Norway-based Opera Ltd — the maker of the Opera Internet browser, ranked as one of the top five in the U.S. by usage — is one company trying to ready itself to remain relevant in a so-called Web 3.0 decentralized future.
Interestingly, it has chosen Southeast Asia to test its ideas.
Opera, which currently has an average of over 350 million active users according to its website, is one of several centralized Internet browsers looking to incorporate features for a Web3 world. Web3 means different things depending on whom you ask, but the underlying premise is individual users, or stakeholders, will take back more control and value from the centralized technology giants that currently rule the Internet.
Opera’s approach is to provide a browser that integrates with an array of so-called Web3 services. These include a decentralized exchange (Dex) for peer-to-peer trading of cryptocurrencies as well as decentralized applications, or dApps, that offer gaming, social media or financial services through a blockchain — all controlled through a non-custodial wallet, or a wallet to which the individual user owns the access keys, not a centralized company.
“The Web3 ecosystem is still nascent, but its potential for growth is truly massive,” Susie Batt, Crypto Ecosystem Lead at Opera, told Forkast in an email, likening Web3’s current stage of development to the early days of the internet before there was widespread realization of the transformative impact it would have.
The Norwegian company is partnering on its Web3 plans with Vietnam-based decentralized finance (DeFi) platform Coin98, which says on its website it has more than 2 million users.
Choosing Southeast Asia could be argued as an obvious choice, as Vietnam and Thailand trail just the U.S. in second and third spot in terms of global DeFi adoption, according to Chainalysis’ Global DeFi Adoption Index published in October last year. The region was also the epicenter of the play-to-earn craze that swept the crypto industry in 2021 with the runaway success of Axie Infinity.
“Southeast Asia was a natural choice,” Batt said. “As it stands today, it is one of the most active and thriving regions when it comes to mass adoption of blockchain and cryptocurrencies.”
Web3 proponents envision a decentralized internet where users control their own personal data and have the option of using digital currencies to support Web3 initiatives and projects, effectively gaining a community stakeholder say in developments.
“But to reap all these benefits, mass adoption of Web3 is required,” Batt added. “This is why it’s important to onboard users today.”
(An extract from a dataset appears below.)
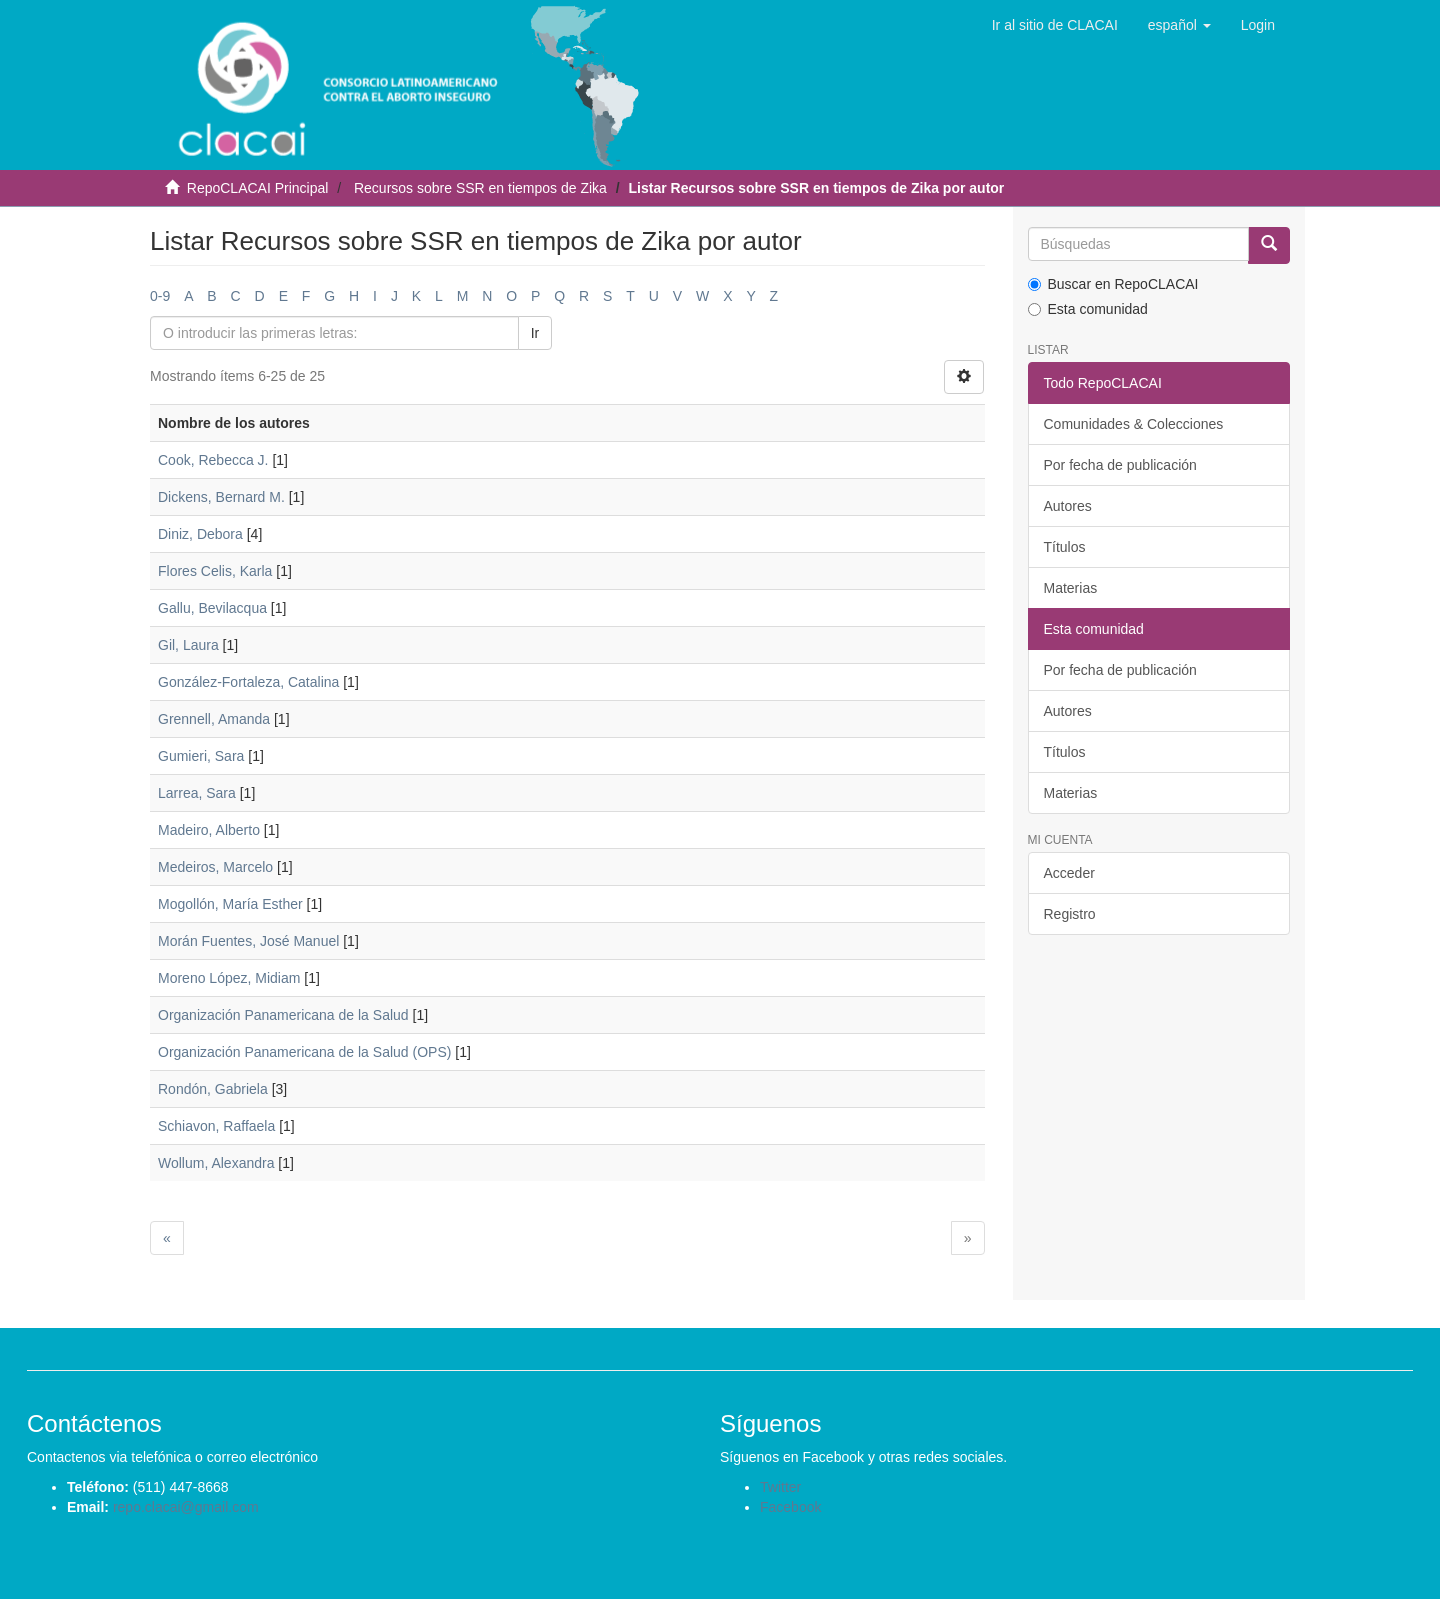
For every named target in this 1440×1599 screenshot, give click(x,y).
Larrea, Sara (197, 793)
Some Internet users already have access to and use Web3 applications, such as non-custodial cryptocurrency wallets like MetaMask, so it may not seem like a big deal to be integrating them into browsers.
But crypto natives familiar with such tools are still a small minority in the overall world of the Internet and the blockchain space needs to do much more to improve the user experience, said Luke Mulks, vice president of Business Operations at Brave Software, developer of the Brave web browser, which comes with an embedded crypto wallet for its more than 50 million active monthly users.
Users typically have to hop between different apps and “once you’ve done that, you’ve lost somebody already,” Mulks said.
“A lot of [our] focus has been on how can we really easily get people to fund their wallets?” Mulks said. “And then once they have funds in their wallets, [then] like here’s this new world of Web3 that we can start to introduce them to,” he said.
“One important thing for developers, especially when they’re looking at Web three, is to make sure that we’re not creating a better monster than the one we’re trying to get away from with Web two and traditional models,” Mulks added.
Brave on that front said it sifted through a lot of user research into what people want and runs extensive ad blockers on its browser. It also developed its own private advertising model, known as Brave Rewards, that users can opt in to see specific ads and earn a crypto known as Basic Attention Token, or BAT. The token can also be used by users to reward projects they support.
Batt at Opera repeated a refrain often heard about Web3, that it will offer multiple opportunities to innovate and disrupt and “the same goes for every other aspect of our online presence such as privacy,” she said.
“Ultimately, Web3 will level the playing field for everyone, allowing users to choose services and conditions that fit their needs best — while enabling a fair competitive environment for builders to create such platforms in the first place.”